- The paper introduces a simulation framework that quantifies algorithmic drift by measuring changes in user preferences over time using the ADS and DTC metrics.
- It models interactions between users and recommender systems by incorporating user resistance, inertia, and randomness to simulate feedback loops.
- Experimental results with synthetic datasets demonstrate that variations in user behavior parameters significantly influence the magnitude of algorithmic drift.
Algorithmic Drift: A Simulation Framework to Study the Effects of Recommender Systems on User Preferences
Introduction
The paper "Algorithmic Drift: A Simulation Framework to Study the Effects of Recommender Systems on User Preferences" explores the long-term effects of recommender systems on user preferences. It focuses on the concept of "algorithmic drift", which refers to the tendency of recommendation algorithms to alter user preferences over time. This research addresses the need for a controlled environment to evaluate recommendation algorithms before deployment, aiming to quantify the potential drift in user preferences.
Simulation Framework
The proposed simulation framework models interactions between users and a recommender system, considering user behavior characterized by resistance, inertia, and randomness. The framework accounts for a feedback loop where user choices are both influenced by recommendations and contribute to further recommendations. The simulation iteratively builds a probabilistic graph representing user interactions, providing a detailed representation of user preference evolution.
Figure 1: Framework overview showcasing the simulation process for user interactions with recommender systems.

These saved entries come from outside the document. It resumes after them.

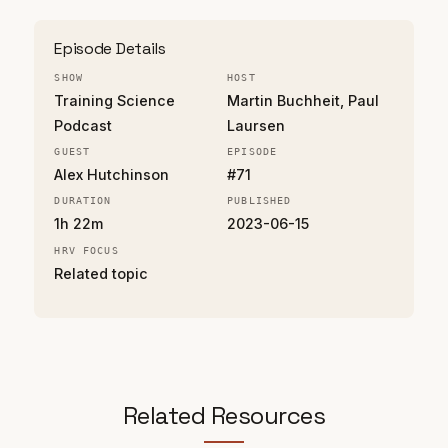
Episode Details
SHOW
HOST
Training Science
Martin Buchheit, Paul
Podcast
Laursen
GUEST
EPISODE
Alex Hutchinson
#71
DURATION
PUBLISHED
1h 22m
2023-06-15
HRV FOCUS
Related topic
Related Resources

Metrics for Algorithmic Drift
The paper introduces two metrics to quantify algorithmic drift:
- Algorithmic Drift Score (ADS): This metric adapts the Random Walk Controversy Score (RWC) to measure the likelihood of users consuming content from a target category compared to others. It captures the probability distribution of user pathways over time.
- Delta Target Consumption (DTC): This percentage rate measures the change in user consumption of a target category before and after interacting with the recommender system. It quantifies the increase in interaction with specific content types.
Experimental Evaluation
The framework's efficacy is demonstrated through synthetic datasets that simulate varying proportions of non-radicalized, semi-radicalized, and radicalized users interacting with neutral and harmful content. The experiments evaluate the impact of different user behavior parameters—resistance, inertia, and randomness—on algorithmic drift.
Various settings illustrate the robustness of the framework. For instance, increasing the proportion of semi-radicalized users enhances the drift effect due to collaborative filtering mechanisms. The interplay of resistance and inertia is also examined, showing that lower resistance and higher inertia lead to more significant preference alterations.

Figure 2: Algorithmic Drift Score (ADS) and Delta Target Consumption (DTC), illustrating varying responses to changes in user random factor η.
Conclusion
The paper presents a comprehensive methodology for simulating the impact of recommendation systems on user preferences over time. The introduction of ADS and DTC metrics provides a robust quantification of algorithmic drift, allowing researchers and practitioners to evaluate the effects of different recommender configurations. Future work could explore dynamic item catalogs, contextual factors, and other phenomena like popularity bias and diversity.
This framework offers valuable insights for the development and deployment of recommender systems, ensuring that potential adverse effects on user preferences are understood and mitigated prior to real-world application.